Un deuxième bruit plus lourd monte cette fois distinctement
depuis les sous-sols. Puis sans autre étape, un fil se dessine au centre de la
dalle vide autour de laquelle ils sont agenouillés, traçant une ligne sur le
sol qui s’est mis à trembler sous leurs pieds. La ligne s’évase vite, ouvrant
une tranchée dans la pierre. Deux portions de l’ancien parterre, distinguées,
s’écartent désormais l’une de l’autre en s’enfonçant dans la contremarche qui
encadre la dalle. Depuis un sous-bassement inconnu, une ombre gagne en volume.
Un impressionnant trou rectangulaire bée finalement entre eux, insondable. Les
trois Prétendants sont médusés. Les Tombes[2] ne
sont donc pas une légende.
« Qu’on les sépare de l’Avent jusqu’à ce qu’ils
fassent pénitence, lance l’un des Prélats
- Qu’ils soient éloignés des Nôtres, et ne puissent
recevoir les Tercets », lui répond Estheb d’une voix blanche.
De ses doigts, alors qu’il vient de retirer sa main de
la niche et que le sol est désormais grand ouvert, il pince la mèche d’un
premier cierge, laissant échapper un filet de fumée dont l’ondulation gagne les
hauteurs avant de se dissoudre. De là, il entame une ronde d’une lenteur
extrême, tout au long de laquelle il éteint de ses doigts chacun des cierges
l’un après l’autre. A la fin de ce parcours, il est aux côtés des trois
porteurs d’Œil.
« Nous voilà désormais privés des Lumières de la
Règle. »
Au supplice, aucun des adolescents n’ose redresser la
tête. Une nuit de fumée s’est abattue sur le bastion au ventre écartelé.

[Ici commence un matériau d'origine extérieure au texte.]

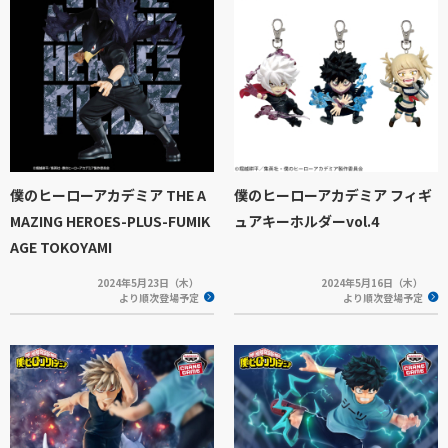
僕のヒーローアカデミア THE A
僕のヒーローアカデミア フィギ
MAZING HEROES-PLUS-FUMIK
ュアキーホルダーvol.4
AGE TOKOYAMI
2024年5月23日（木）
2024年5月16日（木）
より順次登場予定
より順次登場予定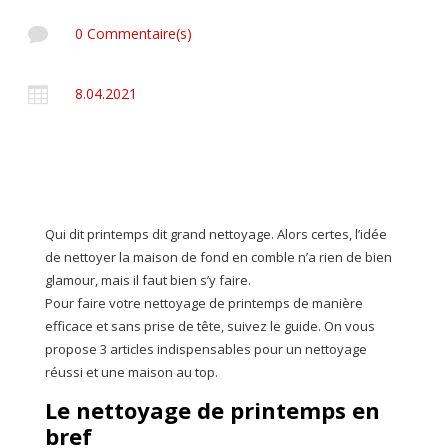

0 Commentaire(s)

8.04.2021
Qui dit printemps dit grand nettoyage. Alors certes, l’idée
de nettoyer la maison de fond en comble n’a rien de bien
glamour, mais il faut bien s’y faire.
Pour faire votre nettoyage de printemps de manière
efficace et sans prise de tête, suivez le guide. On vous
propose 3 articles indispensables pour un nettoyage
réussi et une maison au top.
Le nettoyage de printemps en
bref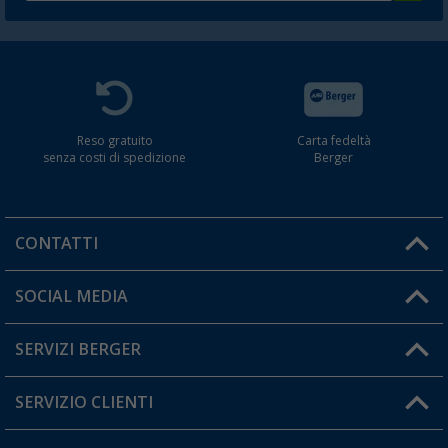
Reso gratuito
Carta fedeltà
senza costi di spedizione
Berger
CONTATTI
Orari di apertura del servizio:
SOCIAL MEDIA
Lun. - Ven.: 08:00 - 17:00
SERVIZI BERGER
Hai una domanda?
SERVIZIO CLIENTI
Diventare rivenditori
Il mio Account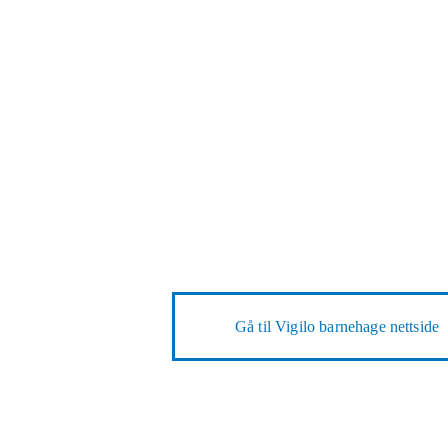
Gå til
Vigilo barnehage nettside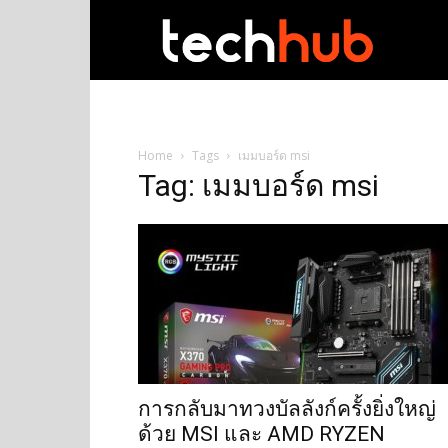
techhub
Home
Tags
เมมบอร์ด msi
Tag: เมมบอร์ด msi
การกลับมาทวงบัลลังก์ครั้งยิ่งใหญ่
ด้วย MSI และ AMD RYZEN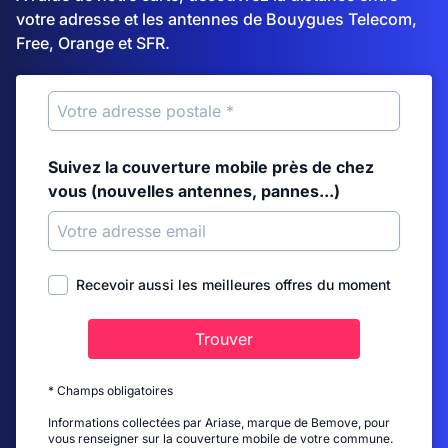
votre adresse et les antennes de Bouygues Telecom,
Free, Orange et SFR.
Suivez la couverture mobile près de chez
vous (nouvelles antennes, pannes...)
Recevoir aussi les meilleures offres du moment
Trouver
* Champs obligatoires
Informations collectées par Ariase, marque de Bemove, pour
vous renseigner sur la couverture mobile de votre commune.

« Ici, vous ferez tous trois contrition jusqu’à
la fin de votre Prétendance. Vos Corvées seront adaptées, et s’exécuteront
directement depuis les bas-lieux. Renoncez à monter vers quelque autre niveau
que ce soit. Renoncez à entrer en contact avec quiconque. Vous serez placés
sous la surveillance du Timon Ixens ici présent : plus aucun Aventien
n’est davantage en mesure de vous approcher.
- Que la Vibration propage leur Bannissement !
éructa l’un des prélats.
- Le Timon Ixens reprit Estheb, s’il sert la Règle, ne
fait pas partie de notre communauté. C’est à lui que j’ai décidé de vous
confier, avant que nous ne décidions de ce qu’il adviendra du Prétendant
Manyan, et du Prétendant Giro. Quant au Prétendant Nadun…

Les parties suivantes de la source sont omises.